A product of the raw-edged "kitchen sink" British dramas of the 1960s, Courtenay - best known for his flawless work in Tony Richardson's "The Loneliness of the Long-Distance Runner" (1962), as well as "Billy Liar," "King Rat" and "Otley" - always dissolved into the roles he played, never grandstanding. One could never catch him "acting" for a second and, consequently, for most of his career, he functioned in the shadows of such peers as Richard Burton, Richard Harris, Alan Bates, Laurence Harvey, Terence Stamp, Peter O'Toole, Dirk Bogarde and Albert Finney.
Currently delivering another astute performance in Andrew Haigh's "45 Years," Courtenay has stood on the sidelines while his estimable co-star, Charlotte Rampling, has generated most of the critical praise. Rampling has been nominated for an Academy Award for her performance, but not Courtenay, even though his role in the film is much more complex.
Which brings me to Courtenay's performance in Caspar Wrede's "One Day in the Life of Ivan Denisovich" (1970). Stark, spare, sparce. All the unsettling "S" words apply to "Ivan Denisovich," a faithful adaptation of Alexandre Solzhenitsyn's roman à clef of the same title - a work of fiction inspired by his own experiences as a prisoner in Stalin's Gulag.
Courtenay is mesmerizing in a performance of detailed miminalism as Ivan, branded a political prisoner while serving in the Russian army during World War II. Ivan is caprtured twice - first by the Nazis who place him in a P.O.W. camp, from which he escapes, and then by a suspicious Stalinist government which incarcerates him in a gulag for 10 years as a spy. That's 3650 days. 3650.

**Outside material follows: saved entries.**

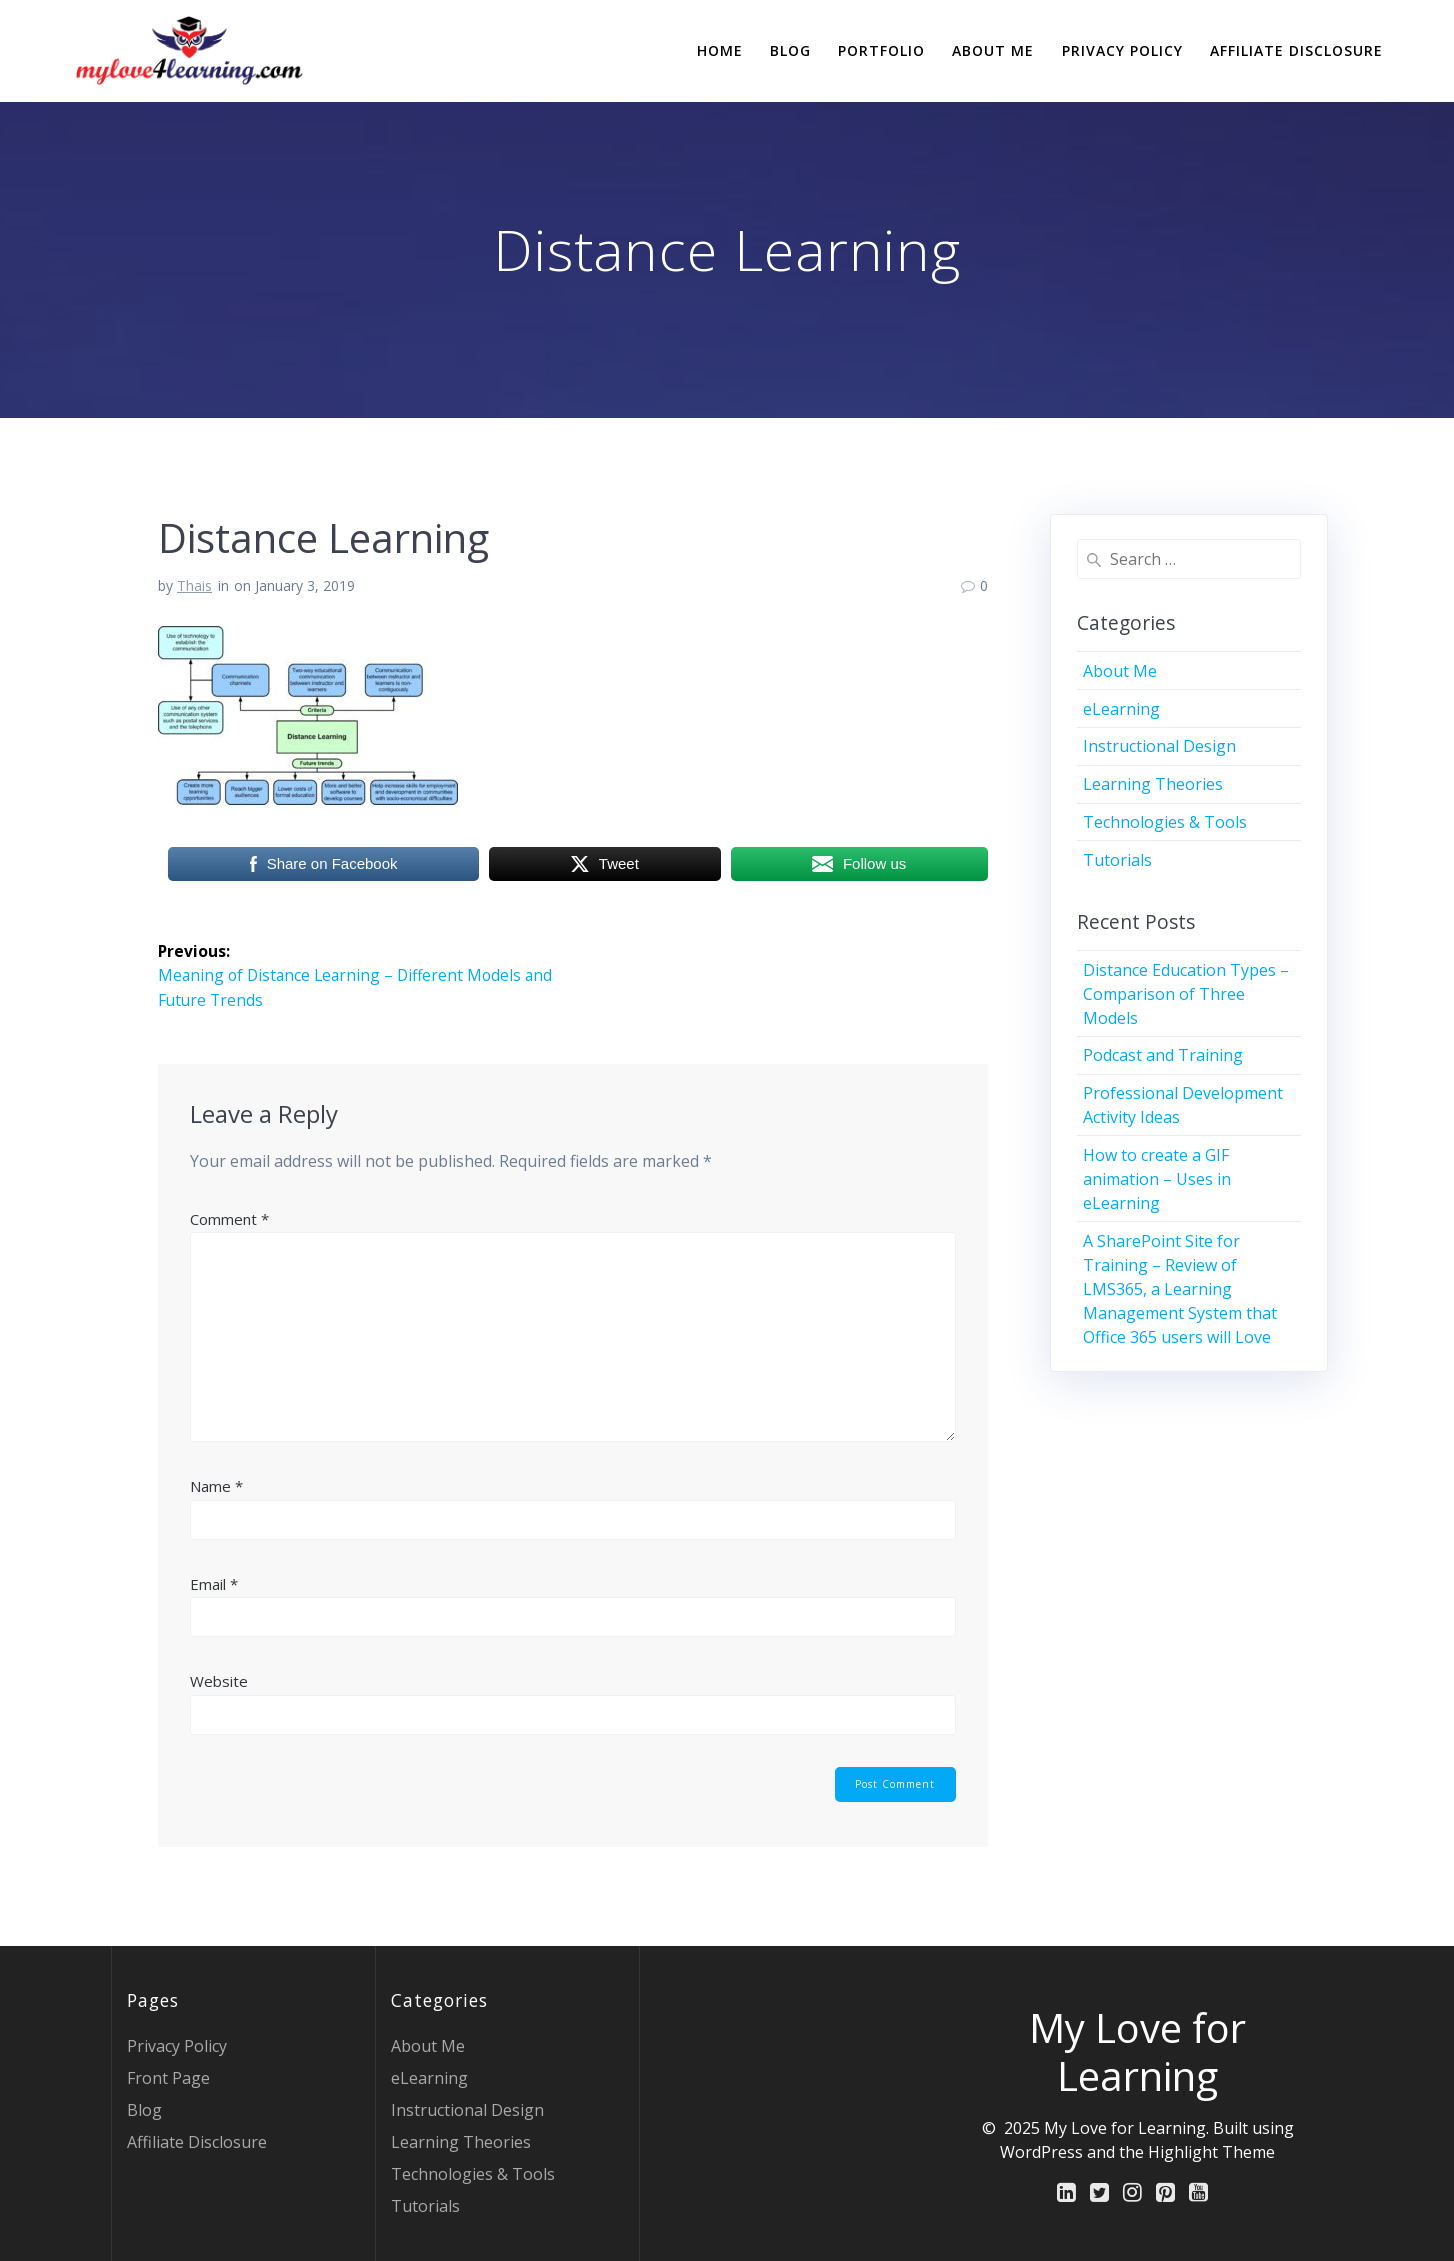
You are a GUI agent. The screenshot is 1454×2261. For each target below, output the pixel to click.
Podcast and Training (1163, 1055)
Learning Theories (1153, 784)
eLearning (1121, 709)
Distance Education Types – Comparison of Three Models (1186, 994)
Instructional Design (1159, 746)
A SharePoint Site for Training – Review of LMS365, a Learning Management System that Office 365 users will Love (1180, 1289)
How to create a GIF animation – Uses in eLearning (1157, 1179)
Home (720, 50)
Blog (790, 50)
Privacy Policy (1122, 50)
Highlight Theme (1211, 2152)
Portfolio (881, 50)
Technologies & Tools (1165, 822)
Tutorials (1117, 860)
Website (219, 1681)
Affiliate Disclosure (1296, 50)
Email (214, 1584)
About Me (993, 50)
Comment (229, 1219)
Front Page (168, 2078)
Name (216, 1486)
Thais (194, 585)
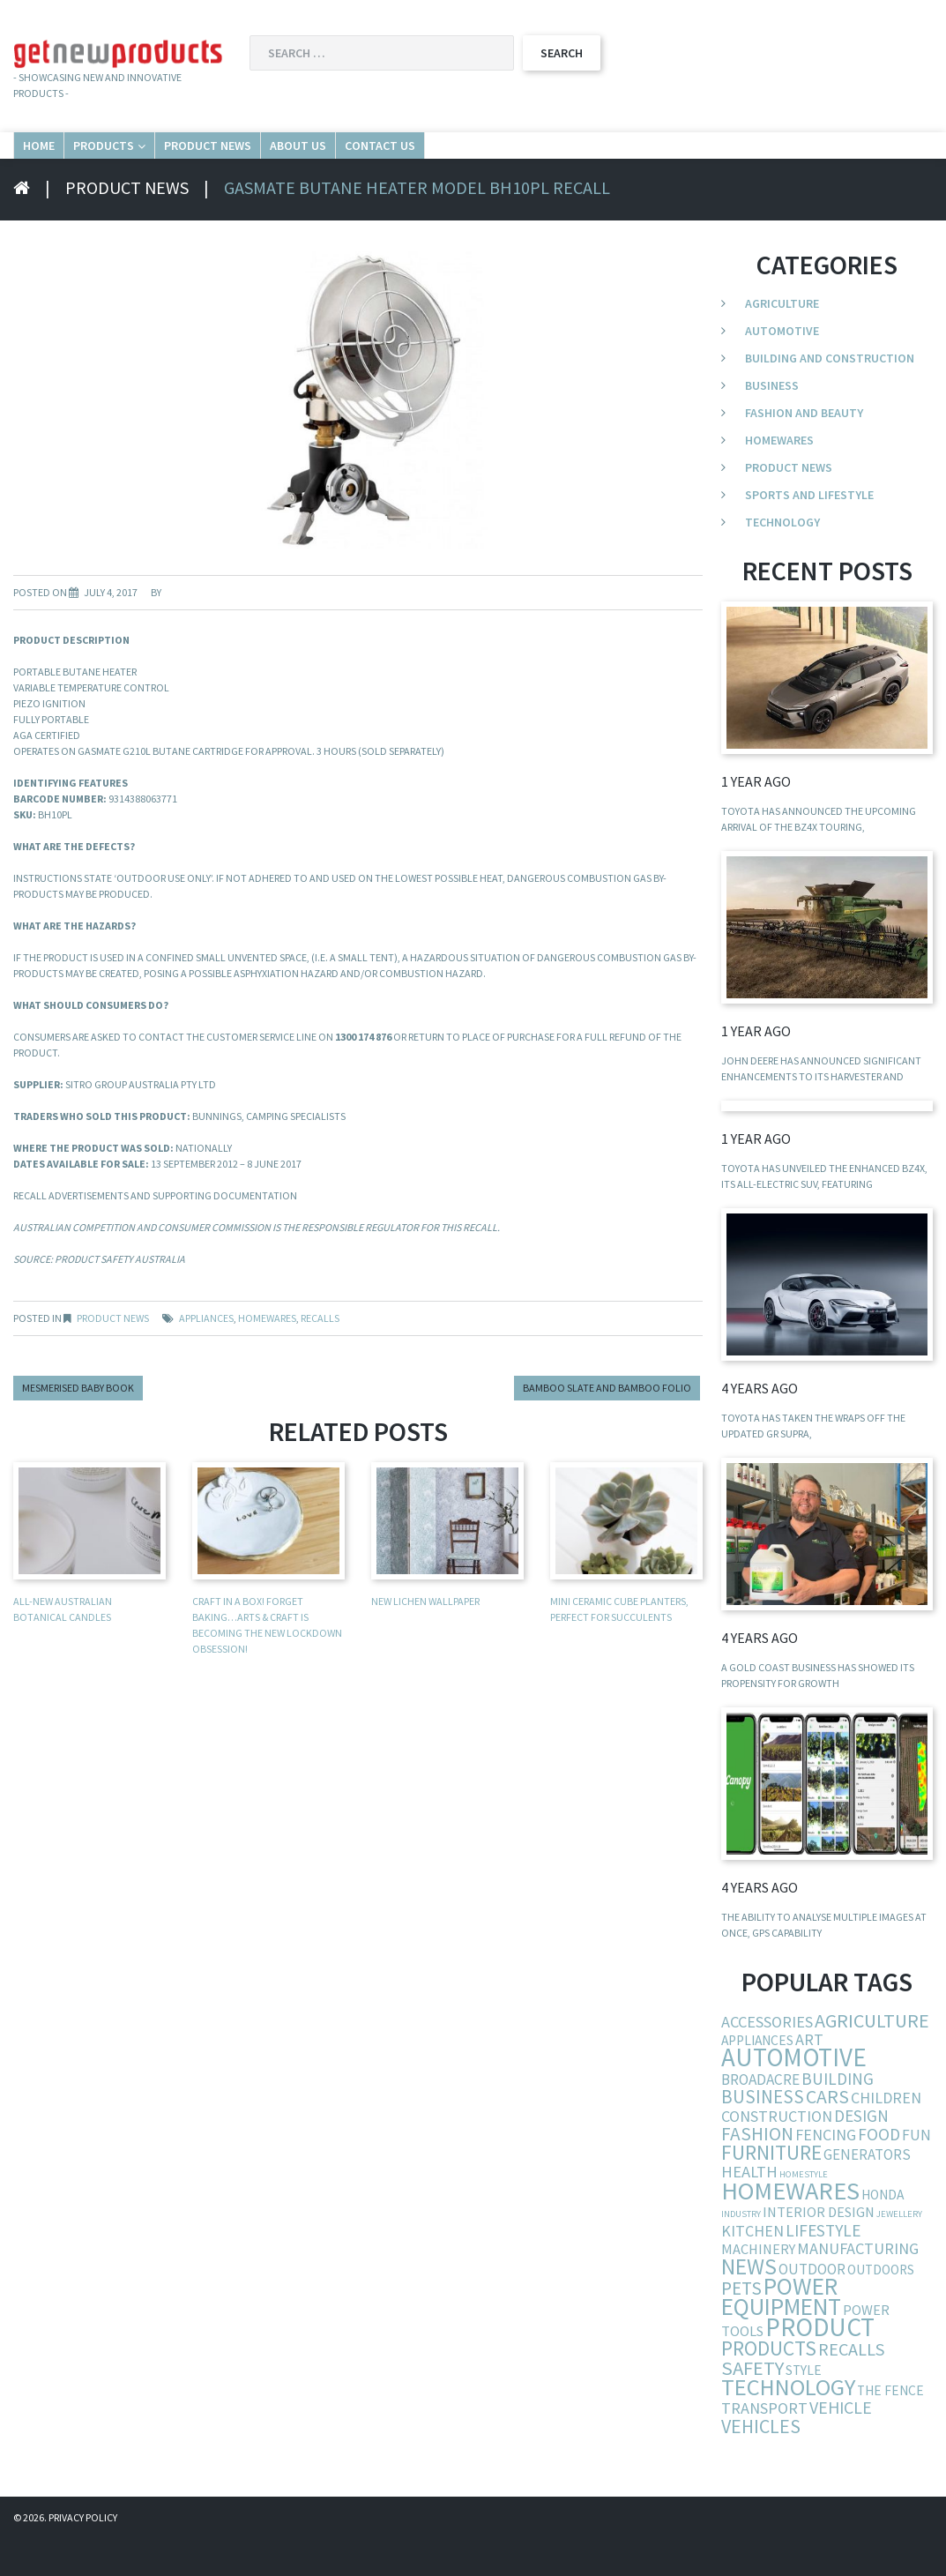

As its title says, the film is about just one day.
Wrede's accomplishment here - a risky one - is that, for 100 unrelentling minutes, the viewer experiences the boredom and tedium and, vicariously, the pain of Ivan's deadening, grueling daily routines.
And so, not surprisingly, "One Day in the Life of Ivan Denisovich" is an acquired taste. But the film's demands are definitely worth the effort.
Ronald Harwood - scenarist of "The Pianist" and "The Dresser" (which also starred Courtenay), among others - did the fly-on-the-wall adaptation, working from a translation of the original by Gillon Aitkin.
But it is Courtenay who brings it to life, achingly so.